The familiarity he has gained from being in office opens lines of communication with other leaders, he said."I can pick up the phone and call and they know who they are talking to," he said. "It allows doors to open that somebody without experience is going to take a little time and effort to get those contacts made."
Christensen identified several issues he wants to address in office during his second term if elected.
"There's still several weighty issues that need to be addressed, and hopefully with the experience I can address those to the best of my ability," he said.
"I think there's always going to be revenue issues and budget issues. That's a given. That just happens with a $23 million budget. And priorities need to be set on that, and that requires some time and cooperation with the other four commissioners," he said.
Resolving issues surrounding the Fremont County Solid Waste Disposal District remain a priority for Christensen.
"The big, hot-button thing right now is solid waste. I'm not sure that we've got the solution yet. I think that committee is working on it and it's a committee that we as commissioners need to support. We appoint them and we need to guide them a little bit," he said.
"I'm pretty sure we don't have the correct solution yet. I think it's still a work in progress," he added.
As far as other goals in office, Christensen said he is retaining a broad perspective.
"I don't go in with a single agenda. A person told me one time I have got to have an eagle-eye view. I have to look at the entire county and make decisions on what's best for the county," he said.
"You can't single out one issue and say, 'I'll fix that issue,' and move on," he added. "It's an ongoing process."
Public lands, roads
One continuing issue for the commission is dealing with the federal government's regulation of public lands in Fremont County.
"We'll always have a certain amount of influence from the federal government that is not always in the best interest of our custom and culture. ... That's always going to be there," he said.
"As we continue to look at them and work on those issues, hopefully with the acquaintances we have made, hopefully we can influence some of those decisions," he said.
Christensen, the commission's liaison to the transportation department, is also focused on the county's roads.
"I always look forward to trying to maintain our roads that we have so we can always get our products to market and people can get to and from their residences," he said. "We've got a backlog of both bridges and roads, so that's going to be an ongoing issue I enjoy working on."
'A hand up'
Christensen said he also remains supportive of the funding by the commission for various social service agencies in the county.

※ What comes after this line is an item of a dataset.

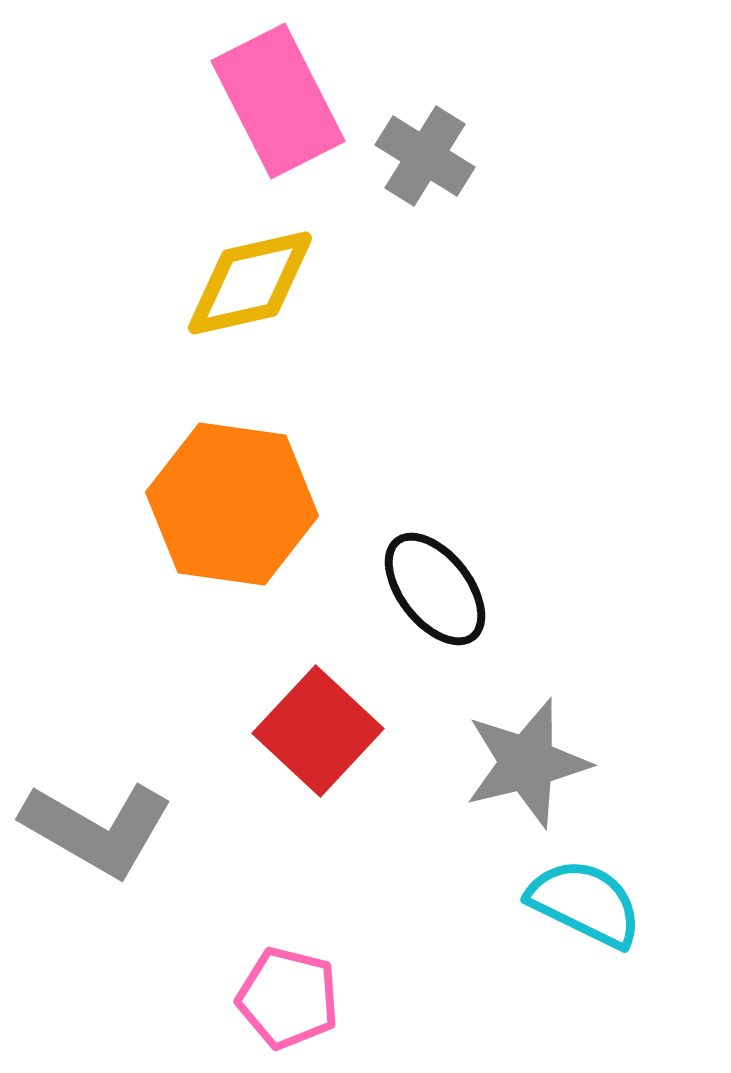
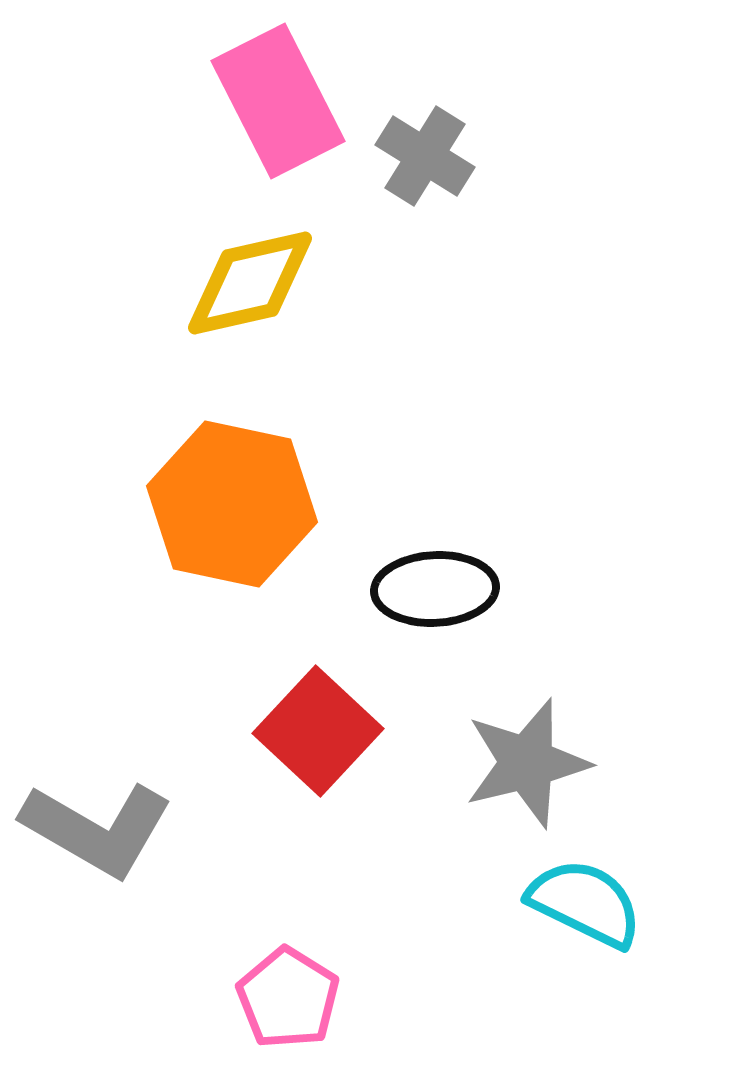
orange hexagon: rotated 4 degrees clockwise
black ellipse: rotated 55 degrees counterclockwise
pink pentagon: rotated 18 degrees clockwise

"Our social programs, that's a portion of our budget. Whether it's addiction (or other issues), there's a lot of poor folks out there and people that are really struggling in this economy today. If we can kind of nudge or give them a little help, give them a hand up, if we're in a position to do that, we certainly should," he said.
"I think we will continue to have people that we need compassion for, that through no fault of their own need a helping hand. And that should be a hand up, not a hand down. We are an independent bunch of people out here and we tend to help our own, and when somebody is truly in need, these people always come through," he said.
Christensen has lived in Fremont County since he was 2 years old, moving to the area after his father established a homestead following World War II. He earned a degree in farm and ranch management from Colorado State University.
"I'm fortunate enough to be self-employed in a position I was educated for. Therefore I have to manage my own budget and I have to work with my own budget. I can't spend more than I bring in. The banks don't like that," he said.
He grew up in the Midvale area and continues to reside about one mile from the home where he grew up. His wife of 42 years is Heather and they have two grown children and four grandchildren.
"A big reason for community service and public service is the next generation. I enjoyed the fair this last week, and it's pretty easy to see the young folks, the next generation coming up have good parents and good leaders," he said.